One: An elderly friend of my family whose wife died some years ago after a long and stable marriage blessed with two fine children. Talking to him soon afterwards, he admitted he had never loved his wife, nor she him, and they had been up front about this with each other. I forget what her side of it was, but his went like this: “When I was young I was deeply in love with a girl who loved me equally. We were together only a few months, then she died of rheumatic fever. After that I never hoped to again be loved by someone who loved me back, and decided I would marry the first person I felt I could get along with decently well. Doris [not wife’s real name] filled the bill, and it worked out pretty much as I’d hoped it would.” This person was English. I read Mornings on Horseback soon after, and wondered if that was also TR’s case.

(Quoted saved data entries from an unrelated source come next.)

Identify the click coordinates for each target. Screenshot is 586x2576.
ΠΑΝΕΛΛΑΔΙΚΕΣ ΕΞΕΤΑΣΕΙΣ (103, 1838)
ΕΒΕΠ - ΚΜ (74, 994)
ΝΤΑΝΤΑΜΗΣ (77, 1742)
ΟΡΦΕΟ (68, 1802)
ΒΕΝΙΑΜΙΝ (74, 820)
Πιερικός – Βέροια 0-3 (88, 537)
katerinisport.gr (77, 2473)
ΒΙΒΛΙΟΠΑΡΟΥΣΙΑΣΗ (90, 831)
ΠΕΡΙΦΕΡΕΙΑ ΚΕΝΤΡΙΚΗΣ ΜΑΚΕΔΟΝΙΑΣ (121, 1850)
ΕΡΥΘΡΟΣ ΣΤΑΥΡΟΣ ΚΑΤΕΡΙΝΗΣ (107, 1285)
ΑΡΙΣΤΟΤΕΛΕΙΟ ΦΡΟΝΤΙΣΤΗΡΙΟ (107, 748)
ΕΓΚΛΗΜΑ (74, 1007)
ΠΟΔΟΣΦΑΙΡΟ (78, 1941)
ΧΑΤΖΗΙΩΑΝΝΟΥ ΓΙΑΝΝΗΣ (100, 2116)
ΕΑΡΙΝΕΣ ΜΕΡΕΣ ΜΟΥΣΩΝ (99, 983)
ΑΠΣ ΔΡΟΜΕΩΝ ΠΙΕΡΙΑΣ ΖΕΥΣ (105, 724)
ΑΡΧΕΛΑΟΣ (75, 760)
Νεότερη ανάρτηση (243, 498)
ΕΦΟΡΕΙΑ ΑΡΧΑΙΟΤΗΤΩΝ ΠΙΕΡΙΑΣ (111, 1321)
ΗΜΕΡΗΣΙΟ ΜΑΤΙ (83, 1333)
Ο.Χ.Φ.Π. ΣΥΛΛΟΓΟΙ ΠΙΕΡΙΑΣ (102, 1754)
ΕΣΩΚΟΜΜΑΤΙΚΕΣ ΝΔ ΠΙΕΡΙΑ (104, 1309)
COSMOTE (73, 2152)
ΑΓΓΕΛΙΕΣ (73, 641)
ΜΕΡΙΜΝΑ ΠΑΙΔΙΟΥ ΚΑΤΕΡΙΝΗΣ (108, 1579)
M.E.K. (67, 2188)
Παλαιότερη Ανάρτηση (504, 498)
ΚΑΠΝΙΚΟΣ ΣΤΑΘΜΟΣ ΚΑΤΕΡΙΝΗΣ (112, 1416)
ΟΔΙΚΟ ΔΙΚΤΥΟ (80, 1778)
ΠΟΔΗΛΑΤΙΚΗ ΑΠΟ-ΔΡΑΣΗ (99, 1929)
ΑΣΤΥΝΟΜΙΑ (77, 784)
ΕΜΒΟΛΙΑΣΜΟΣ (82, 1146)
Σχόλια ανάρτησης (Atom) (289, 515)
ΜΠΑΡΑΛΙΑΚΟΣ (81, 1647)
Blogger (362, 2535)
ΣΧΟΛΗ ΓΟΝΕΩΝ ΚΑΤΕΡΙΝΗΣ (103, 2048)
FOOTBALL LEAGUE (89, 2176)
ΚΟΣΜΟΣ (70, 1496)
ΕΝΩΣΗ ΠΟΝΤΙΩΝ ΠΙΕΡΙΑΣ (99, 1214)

Two: Arthur Koestler’s remarks about “the law of large numbers” inChapter 1 of The Roots of Coincidence, thus:
“Another mystery of the theory of chance is reflected in the following quotation from [mathematician] Warren Weaver: ‘The circumstances which result in a dog biting a person seriously enough so that the matter gets reported to the health authorities would seem to be complex and unpredictable indeed. In New York City, in the year 1955, there were, on the average, 75.3 reports per day to the Department of Health of bitings of people. In 1956 the corresponding number was 73.6. In 1957 it was 73.2. In 1957 and 1958 [sic: this is probably a typo for “1958 and 1959”] the figures were 74.5 and 72.6.’
“Weaver comments: ‘One of the most striking and fundamental things about probability theory is that it leads to an understanding [sic–this sic is Koestler’s, not mine] of the otherwise strange fact that events which are individually capricious and unpredictable can, when treated en masse, lead to very stable average performances.’
“But does it really lead to an understanding? How do those German Army horses adjust the frequency of their lethal kicks to the requirements of the Poisson equation? How do the dogs in New York know that their daily ration of biting is exhausted? How does the roulette ball know that in the long run zero must come up once in thirty-seven times, if the casino is to be kept going? The soothing explanation that the countless minute influences on horses, dogs, or roulette balls must in the long run “cancel out,” is in fact begging the question. It cannot answer the hoary paradox resulting from the fact that the outcome of the croupier’s throw is not causally related to the outcome of previous throws: that if red came up twenty-eight times in a row (which, I believe, is the longest series ever recorded), the chances of it coming up yet once more are still fifty-fifty..
“Probability theory is the offspring of paradox wedded to mathematics…”
[Derb] Brian Aldiss wrote a short story in which the laws of probability temporarily break down. The protagonist’s colleague’s pet monkey, which he’s looking after as a favor, escapes, gets into his office, and starts dancing on the typewriter — it produces Two Gentlemen of Verona, complete with stage directions… etc. etc.